Saved data entries
>>>>>

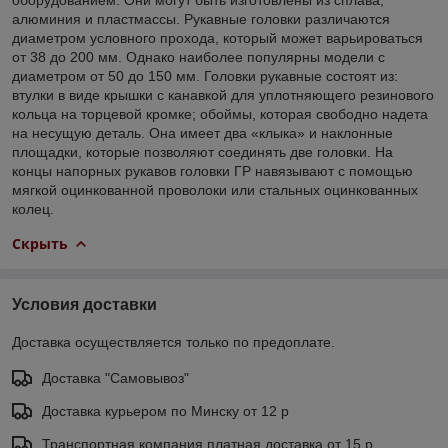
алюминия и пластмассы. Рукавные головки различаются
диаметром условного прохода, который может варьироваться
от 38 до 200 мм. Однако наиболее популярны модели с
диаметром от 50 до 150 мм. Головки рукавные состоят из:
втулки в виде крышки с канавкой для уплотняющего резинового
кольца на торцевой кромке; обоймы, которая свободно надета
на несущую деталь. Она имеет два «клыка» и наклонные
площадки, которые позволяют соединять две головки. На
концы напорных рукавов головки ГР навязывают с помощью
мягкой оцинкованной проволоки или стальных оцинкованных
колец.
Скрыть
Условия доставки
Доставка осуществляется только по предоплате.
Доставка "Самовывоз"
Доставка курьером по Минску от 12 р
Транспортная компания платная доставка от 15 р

<<<<<

> ABOUT THIS EXERCISE: Leave out every picture and copy the rest of the records exactly.

> ANSWER SPACE:
алюминия и пластмассы. Рукавные головки различаются
диаметром условного прохода, который может варьироваться
от 38 до 200 мм. Однако наиболее популярны модели с
диаметром от 50 до 150 мм. Головки рукавные состоят из:
втулки в виде крышки с канавкой для уплотняющего резинового
кольца на торцевой кромке; обоймы, которая свободно надета
на несущую деталь. Она имеет два «клыка» и наклонные
площадки, которые позволяют соединять две головки. На
концы напорных рукавов головки ГР навязывают с помощью
мягкой оцинкованной проволоки или стальных оцинкованных
колец.
Скрыть
Условия доставки
Доставка осуществляется только по предоплате.
Доставка "Самовывоз"
Доставка курьером по Минску от 12 р
Транспортная компания платная доставка от 15 р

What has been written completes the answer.